介護タクシーとは

最近増えてきました「介護タクシー」と呼ばれているタクシーですが、申請の手続は通常の法人タクシーとほとんど同じです。
なお、この許可においては、運転手が2種免許を取得している必要がありますが、介護福祉士やホームヘルパーの資格は不要です。(ない場合は、講習受講などでも可)

介護タクシー開業に必要な費用

以下に掲げた金額はあくまで参考例に過ぎませんので、予めご承知おきください。
なお、以下に行政書士報酬は含まれていません。

  • A:営業所・仮眠施設及び車庫は賃借 / 車両は新車を一括購入
    ⇒ 300万円程度(中古車でしたら、もう少し安くなります)
  • B:営業所・仮眠施設及び車庫は賃借 / 車は分割払い(またはカーリース)
    ⇒ 200万円程度
  • C:営業所・仮眠施設及び車庫は賃借 / 既に福祉車両所有
    ⇒ 100~150万程度
  • D:建物、車両共既に所有
    ⇒ 人件費や燃料費等の運転資金だけになりますから、100万程度で可能と思われます。

介護タクシー許可申請のためにご用意いただく書類

詳しくは各運輸局のHPで確認することが可能です。

申請書

  • 一般乗用旅客自動車運送事業許可申請書
  • 事業計画

添付書類

1.営業所、車庫、休憩仮眠施設の使用権原を証明するための書類

(1)土地・建物の登記簿謄本(自己所有の場合)
(2)賃貸借契約書(借入れの場合)

  • 3年間の使用権原があるか、又は自動更新のできることが条件です。
  • 使用目的が「居住用」になっている場合には、営業所として使用できませんので、用途を確認してください。
  • ※契約書や承諾書の名義は申請者になっていますか?この点もご確認ください。
  • ※奥様が、ご主人名義の家の一部を利用して、介護タクシーを始める場合でも、使用承諾書は必要です。

車庫の位置・大きさをご確認ください。

  • 営業所から離れていませんか?離れている場合には2km以内にあることが条件です。
  • 車両の長さ、幅より1メートル以上、余裕がなければいけません。
  • 車庫前道路の幅は大丈夫ですか?

2.営業所、車庫、休憩仮眠施設の見取図、平面図

  • 自己所有の場合、以前に建築士が作成した図面や見取図があれば、それでOKです。
  • なお、上記図面がない場合には、実測の上、作成することになります。
  • 必ず、求積表をつけてください。
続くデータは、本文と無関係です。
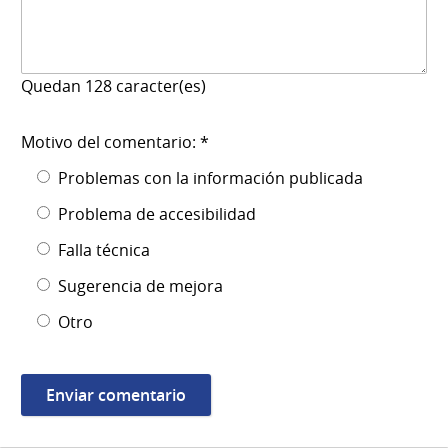
Quedan
128
caracter(es)
Motivo del comentario: *
Problemas con la información publicada
Problema de accesibilidad
Falla técnica
Sugerencia de mejora
Otro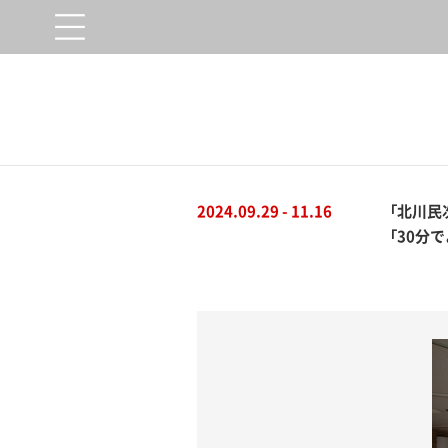
2024.09.29 - 11.16
「北川民
「30分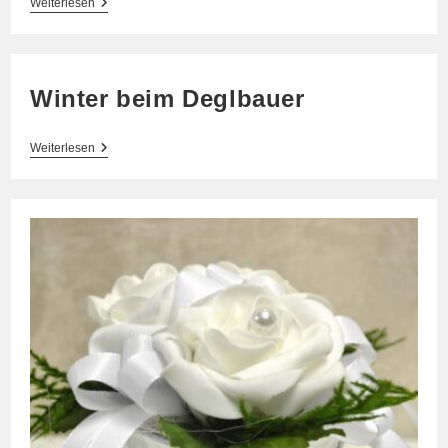
Sommerpause
Weiterlesen
Beim
Deglbauer
Winter beim Deglbauer
Winter
Weiterlesen
Beim
Deglbauer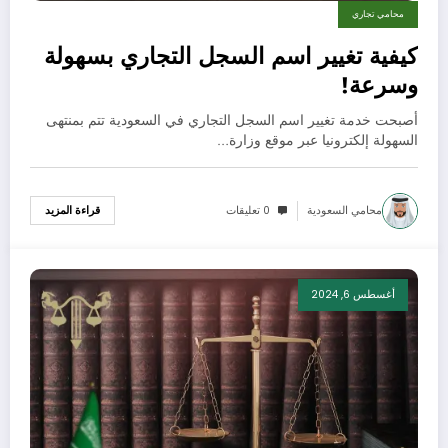
محامي تجاري
كيفية تغيير اسم السجل التجاري بسهولة
وسرعة!
أصبحت خدمة تغيير اسم السجل التجاري في السعودية تتم بمنتهى
السهولة إلكترونيا عبر موقع وزارة…
محامي السعودية
0 تعليقات
قراءة المزيد
أغسطس 6, 2024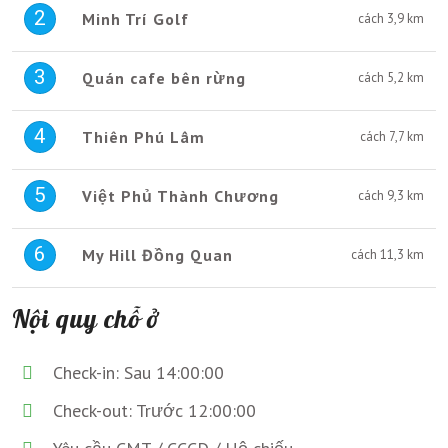
2
Minh Trí Golf
cách 3,9 km
3
Quán cafe bên rừng
cách 5,2 km
4
Thiên Phú Lâm
cách 7,7 km
5
Việt Phủ Thành Chương
cách 9,3 km
6
My Hill Đồng Quan
cách 11,3 km
Nội quy chỗ ở
Check-in: Sau 14:00:00
Check-out: Trước 12:00:00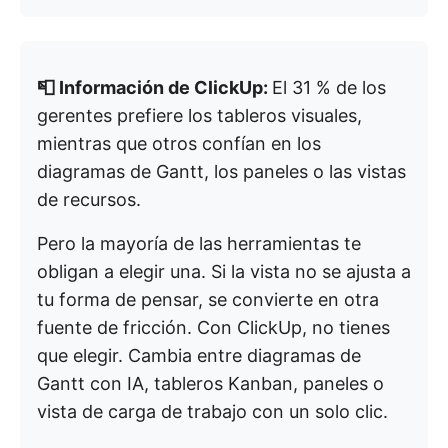
📮 Información de ClickUp:
El 31 % de los
gerentes prefiere los tableros visuales,
mientras que otros confían en los
diagramas de Gantt, los paneles o las vistas
de recursos.
Pero la mayoría de las herramientas te
obligan a elegir una. Si la vista no se ajusta a
tu forma de pensar, se convierte en otra
fuente de fricción. Con ClickUp, no tienes
que elegir. Cambia entre diagramas de
Gantt con IA, tableros Kanban, paneles o
vista de carga de trabajo con un solo clic.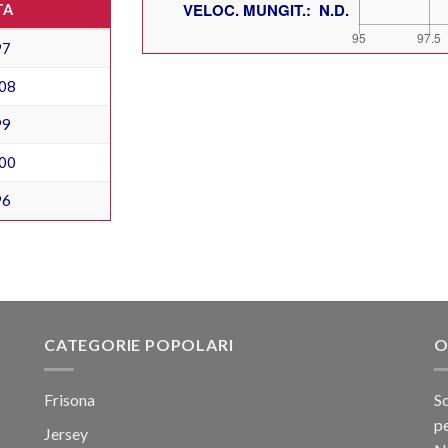
TA
97
08
99
00
96
CATEGORIE POPOLARI
O
Frisona
Sc
pe
Jersey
また北が分かるように矢印を忘れずに。

3.営業所から車庫までの案内図

  • 住宅地図のコピーでOKです。
  • 営業所と車庫が離れている場合、両者の場所が分かるようにして、両者の間に矢印を書き距離を示します。(方角も分かるようにしてください。)

4.車庫前面の道路の幅員証明書

  • 前の道路の幅が狭い場合には、車庫を変更する必要があります。(5mあれば、大体大丈夫です。)なお、車庫前道路の幅が狭い場合には、事前に当事務所にご相談ください。何とかなる場合もあります。
  • 前面道路が国道の場合には、この書面は不要です。

5.事業用自動車の使用権限を証明する書面

(1) これから買う場合

  • 自動車の売買契約書・売渡承諾書・見積書など
  • 自動車取得税や自賠責保険料などの金額も事業計画書に書きますので、明細が書かれている契約書が必要です。

(2) これからリースされる場合

  • 自動車リース契約書

(3) 既に車を所有している場合

  • 車検証

※一般車両(セダンタイプ)を使用する場合は、介護福祉士等の介護関係の資格を証明する書類が必要です。

6.事業計画に関する書類

  • 運行管理体制に関する書類
  • 各宣誓書
  • 運行管理規定及び運転者指導要領
  • 申請日直近の銀行等残高証明書(資力の確認のため)

※これは申請日直前にご用意ください。

※口座名義は申請者名義であることが必要です。 申請後に確認しますので、お金を使わないようにしてください。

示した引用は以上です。